Looping through several levels


I have a naïve understanding of For loops in R. I would appreciate your help to learn it better. I am working on a project with several tables of data in it. imagine the following structure: dictionary$table$variables$type

In the last level (i.e., type), the values are FALSE and/or TRUE. I need to show for which variables across all the tables the value of type equals only TRUE or only FALSE or a combination of both.

I found this function to suit my purpose: for instance for a table called HARIX, all values equal FALSE.

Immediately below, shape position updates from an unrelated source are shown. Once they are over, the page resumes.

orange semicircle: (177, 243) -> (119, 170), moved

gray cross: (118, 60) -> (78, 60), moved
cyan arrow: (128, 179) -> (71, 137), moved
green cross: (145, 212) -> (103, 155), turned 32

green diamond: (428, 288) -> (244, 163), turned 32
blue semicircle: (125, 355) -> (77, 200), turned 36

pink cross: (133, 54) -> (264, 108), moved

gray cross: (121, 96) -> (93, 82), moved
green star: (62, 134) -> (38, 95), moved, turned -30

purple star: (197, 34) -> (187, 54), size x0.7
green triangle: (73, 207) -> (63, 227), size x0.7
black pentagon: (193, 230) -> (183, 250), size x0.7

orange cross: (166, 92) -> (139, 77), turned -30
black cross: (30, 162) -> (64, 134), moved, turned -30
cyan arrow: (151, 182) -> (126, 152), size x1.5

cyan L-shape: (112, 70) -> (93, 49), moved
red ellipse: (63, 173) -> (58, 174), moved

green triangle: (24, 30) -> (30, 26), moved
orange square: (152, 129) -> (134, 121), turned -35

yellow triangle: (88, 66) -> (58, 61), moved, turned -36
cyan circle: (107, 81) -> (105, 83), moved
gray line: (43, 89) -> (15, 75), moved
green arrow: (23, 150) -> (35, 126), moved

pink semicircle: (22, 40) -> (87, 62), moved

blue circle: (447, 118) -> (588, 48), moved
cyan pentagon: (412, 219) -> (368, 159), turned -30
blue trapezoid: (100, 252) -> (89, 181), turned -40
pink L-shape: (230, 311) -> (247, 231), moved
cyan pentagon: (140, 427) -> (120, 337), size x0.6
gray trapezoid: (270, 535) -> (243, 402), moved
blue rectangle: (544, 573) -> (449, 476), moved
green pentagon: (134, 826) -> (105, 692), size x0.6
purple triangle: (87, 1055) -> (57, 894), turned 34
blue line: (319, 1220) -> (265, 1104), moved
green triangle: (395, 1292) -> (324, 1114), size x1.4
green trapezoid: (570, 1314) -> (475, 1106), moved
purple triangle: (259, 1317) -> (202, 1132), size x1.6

unique(dictionary$HARIX$variables$type)
[1] FALSE

Now I need to turn it into a loop so that it does the job for all the tables included in the dictionary. I don't know how to write this command. I wrote the one below but it doesn't reach the write level I need (i.e., type).

value <- list()
for(table_name in project$name){
  value[[table_name]] <- unique(dict[[table_name]]$variables$type)
  print(val[[table_name]])
}

I really appreciate your help. If you also have any advice on how to use the lapply function for this purpose, I would love to learn that too.


Solution

  • Get rid of the for loop and use the map function from the purrr package:

    Data sample

    Remember you have to provide a data sample in order to explain your problem better...

    v1 <- c(F, F, F)
    v2 <- c(F, T, F)
    v3 <- c(T, T, T)
    
    dictionary <- list(
      HARIX = list(var1 = list(type = v1), 
                   var2 = list(type = v2),
                   var3 = list(type = v3)),
      OTHER = list(var4 = list(type = v3), 
                   var5 = list(type = v1),
                   var6 = list(type = v2)))
    

    Solution

    require(purrr)
    
    map(dictionary, ~ map(., ~ map(., unique)))
    

    Output

    $HARIX
    $HARIX$var1
    $HARIX$var1$type
    [1] FALSE
    
    
    $HARIX$var2
    $HARIX$var2$type
    [1] FALSE  TRUE
    
    
    $HARIX$var3
    $HARIX$var3$type
    [1] TRUE
    
    
    
    $OTHER
    $OTHER$var4
    $OTHER$var4$type
    [1] TRUE
    
    
    $OTHER$var5
    $OTHER$var5$type
    [1] FALSE
    
    
    $OTHER$var6
    $OTHER$var6$type
    [1] FALSE  TRUE
    

    Here is the map function documentation

    lapply bonus

    You have requested a lapply solution:

      lapply(dictionary,
             function(word) lapply(word,
                                   function(var) lapply(var, unique)))
    

    Explanation

    You have to go down the list till you reach the right level. So you have to use nested map or nested lapply.